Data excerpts
============================================================
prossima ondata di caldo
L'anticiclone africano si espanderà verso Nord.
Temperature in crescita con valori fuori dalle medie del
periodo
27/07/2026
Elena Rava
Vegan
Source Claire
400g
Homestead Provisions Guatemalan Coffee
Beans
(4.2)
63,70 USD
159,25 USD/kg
============================================================
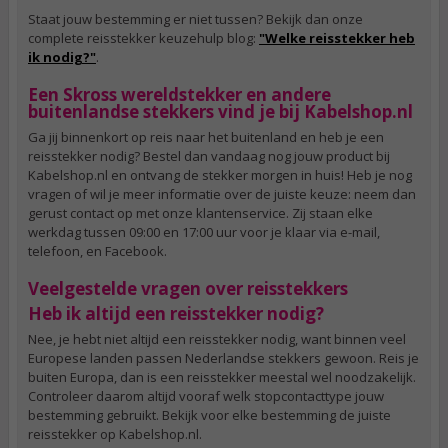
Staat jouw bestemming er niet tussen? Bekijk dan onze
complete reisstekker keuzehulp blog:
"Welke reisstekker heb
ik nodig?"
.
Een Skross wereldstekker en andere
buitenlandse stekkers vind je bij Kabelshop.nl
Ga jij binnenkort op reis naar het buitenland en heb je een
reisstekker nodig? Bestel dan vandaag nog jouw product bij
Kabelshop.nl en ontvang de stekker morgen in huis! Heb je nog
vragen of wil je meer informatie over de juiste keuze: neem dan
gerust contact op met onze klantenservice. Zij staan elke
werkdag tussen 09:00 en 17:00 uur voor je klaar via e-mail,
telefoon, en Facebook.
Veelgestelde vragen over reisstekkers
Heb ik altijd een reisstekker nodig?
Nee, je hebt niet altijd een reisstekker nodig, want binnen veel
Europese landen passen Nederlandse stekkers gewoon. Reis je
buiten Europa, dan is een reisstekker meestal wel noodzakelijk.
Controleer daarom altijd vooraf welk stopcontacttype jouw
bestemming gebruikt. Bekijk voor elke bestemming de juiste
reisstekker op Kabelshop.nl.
============================================================
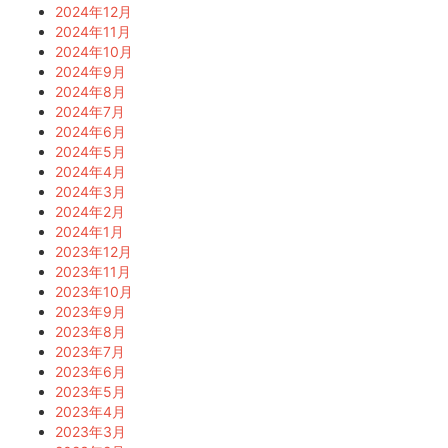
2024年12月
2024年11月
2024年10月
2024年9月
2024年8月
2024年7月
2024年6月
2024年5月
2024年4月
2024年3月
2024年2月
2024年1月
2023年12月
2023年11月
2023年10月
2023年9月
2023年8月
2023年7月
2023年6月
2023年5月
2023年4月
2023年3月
============================================================
PROBLEM DETAILS: Every line of the records that includes the word "jouw" should be gathered.

ANSWER FOR THE TASK:
Staat jouw bestemming er niet tussen? Bekijk dan onze
reisstekker nodig? Bestel dan vandaag nog jouw product bij
Controleer daarom altijd vooraf welk stopcontacttype jouw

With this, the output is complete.